I love satay sauce...actually, I love almost anything Thai!  There are many Thai dishes with chopped up peanuts - three of the best known are the satay (along with the peanut butter), pad Thai, and som tum.  In fact, I'm thinking that maybe adding some roasted, chopped up peanuts, or a little peanut butter, to add that flavor to the boiled peanuts, which are a totally different flavor, but also good in this flavor combination.


----------



## CraigC (Jan 17, 2019)

One of my brothers got the nickname "The Big Steamer" after a pressure cooker exploded on him while doing boiled peanuts for his half-track club one year at the Dade County Youth Fair. Luckily he wasn't injured too badly.


----------



## Linda0818 (Jan 18, 2019)

I love boiled peanuts. I've always boiled them in the shell, though. I can only find raw peanuts in-shell and there's no way I'm going to stand there and shell a whole bag of them


----------



## taxlady (Jan 18, 2019)

Linda0818 said:


> I love boiled peanuts. I've always boiled them in the shell, though. I can only find raw peanuts in-shell and there's no way I'm going to stand there and shell a whole bag of them


Don't you have to shell them after they are boiled? Or do the shells fall off or dissolve or something when they are boiled?


----------



## Linda0818 (Jan 18, 2019)

taxlady said:


> Don't you have to shell them after they are boiled? Or do the shells fall off or dissolve or something when they are boiled?
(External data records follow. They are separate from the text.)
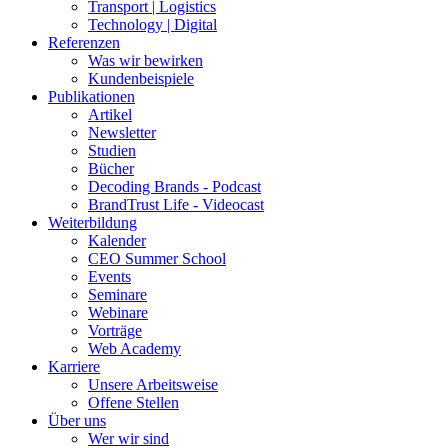
Transport | Logistics
Technology | Digital
Referenzen
Was wir bewirken
Kundenbeispiele
Publikationen
Artikel
Newsletter
Studien
Bücher
Decoding Brands - Podcast
BrandTrust Life - Videocast
Weiterbildung
Kalender
CEO Summer School
Events
Seminare
Webinare
Vorträge
Web Academy
Karriere
Unsere Arbeitsweise
Offene Stellen
Über uns
Wer wir sind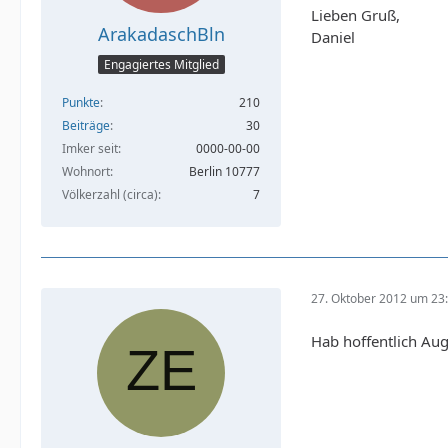
Lieben Gruß,
ArakadaschBln
Daniel
Engagiertes Mitglied
Punkte
210
Beiträge
30
Imker seit
0000-00-00
Wohnort
Berlin 10777
Völkerzahl (circa)
7
27. Oktober 2012 um 23
Hab hoffentlich A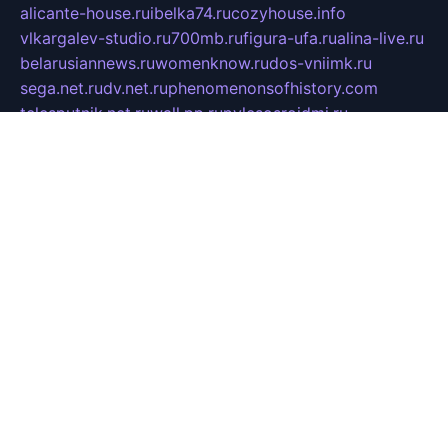
alicante-house.ru
ibelka74.ru
cozyhouse.info
vlkargalev-studio.ru
700mb.ru
figura-ufa.ru
alina-live.ru
belarusiannews.ru
womenknow.ru
dos-vniimk.ru
sega.net.ru
dv.net.ru
phenomenonsofhistory.com
telesputnik.net.ru
wall.pp.ru
pylesosroidmi.ru
gtc-clan.ru
cligs.ru
bibikazap.ru
popova.org.ru
netwhistler.spb.ru
bellvil.ru
bonzon.ru
iss-vladik.ru
defiparis.net.ru
las-gryzas.ru
amku.ru
electednews.spb.ru
feather.org.ru
spar72.ru
tankiigri.ru
dominus.com.ru
ibtree.ru
sanykool.pp.ru
unixlib.org.ru
menatep.spb.ru
gartenterrassen.ru
printeka.ru
skvozilka.com.ru
parkovka-pub.ru
lovemobi.ru
art-ru.ru
emulatorz.com.ru
alucomp.com.ru
tatforum.com.ru
alternativa-profi.ru
dermakler.ru
artsurvey.ru
aredir.ru
khimspas.ru
centr-maxi.ru
2018r.ru
bort-stomer-defort.ru
professional2.ru
gibsons.ru
artselena.ru
art-pilot.ru
ingredient.spb.ru
npfpolimer.spb.ru
argentum.spb.ru
hom-edu.ru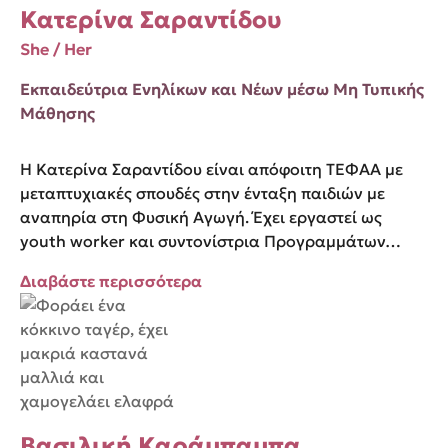
Κατερίνα Σαραντίδου
She / Her
Εκπαιδεύτρια Ενηλίκων και Νέων μέσω Μη Τυπικής
Μάθησης
Η Κατερίνα Σαραντίδου είναι απόφοιτη ΤΕΦΑΑ με
μεταπτυχιακές σπουδές στην ένταξη παιδιών με
αναπηρία στη Φυσική Αγωγή. Έχει εργαστεί ως
youth worker και συντονίστρια Προγραμμάτων…
Διαβάστε περισσότερα
Βασιλική Καράμπαμπα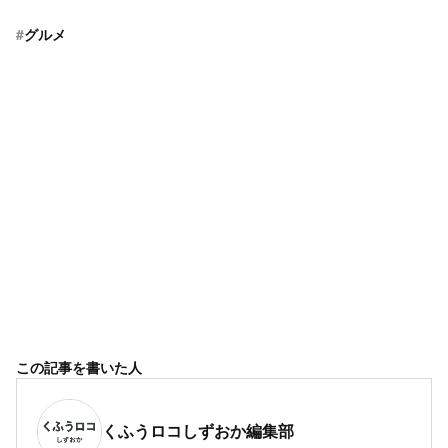
#
グルメ
この記事を書いた人
くふうロコしずおか編集部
Nope, they don't fall off or dissolve. Once the peanuts have boiled for a couple of hours, I drain them and let them cool, then start munching on them, pulling the shell off as I would any shelled peanut


----------



## pepperhead212 (Jan 18, 2019)

The shells become VERY soft, and pull off of the nuts, which very soft, and almost slimy, when boiled for several hours in the shells.  That's how I remember them, but it's been decades since I had them that way!


----------



## Linda0818 (Jan 18, 2019)

pepperhead212 said:


> The shells become VERY soft, and pull off of the nuts, which very soft, and almost slimy, when boiled for several hours in the shells.  That's how I remember them, but it's been decades since I had them that way!



They do become soft (never had slimy ones, haha) but you still have to peel them off. Some of the shells stay completely sealed.


----------